Increases to the personal allowance, championed by Liberal Democrats in government, mean that we can make this transformation in education without hitting the poorest Scots. The SNP opposed these changes in Holyrood and Westminster so its claims to be the defenders of the low paid is a pretty hollow claim. As a result of our tax measures to protect working people, anyone earning less than £19,000 will still pay less tax next year than they have this year under our penny-for-education plan. Meanwhile, those at the top will pay 30 times more than someone on the median wage of around £21,000. This is a fair and progressive measure.

The Labour Party has also suggested using the Calman powers this year to spend on local authority funding. I welcome their contribution. There is a growing consensus that this is the right thing to do.

The reaction from the SNP and the Tories to the LibDem plans has verged on the hysterical. I have been branded a “tax grabber” and been lectured by Nicola Sturgeon in terms that Margaret Thatcher would have endorsed.

This reaction gives the lie to any claims from the SNP that they are the champions of progressive politics in Scotland. It has been clear for some time that the First Minister and her colleagues have made a habit of talking Left but walking Right. Their failure to protect education is the clearest example yet of their doublespeak in action.
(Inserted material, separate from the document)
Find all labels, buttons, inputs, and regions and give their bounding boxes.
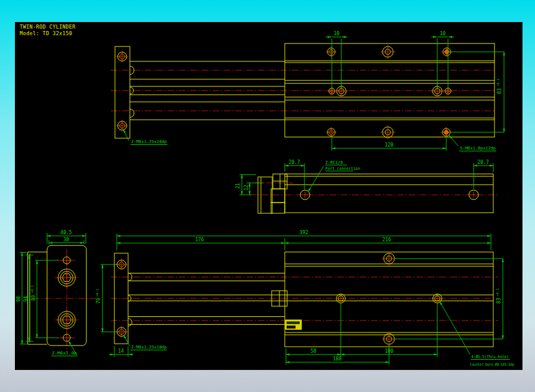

US Vice-President Joe Biden once said: “Don’t tell me what you value. Show me your budget, and I’ll tell you what you value.” By these standards, it is impossible for the First Minister to argue credibly that she values education.

The situation in education is so serious that a failure to act would have terrible consequences for children. We need to act now, and we have the powers we need to do so.

For the last five years we have been told repeatedly by the SNP that Scotland needs new tax powers because of Tory austerity. Well, now Scotland has tax powers yet Ms Sturgeon is refusing to use them. It is time that she started delivering on her anti-austerity rhetoric. A penny for education would be a good start.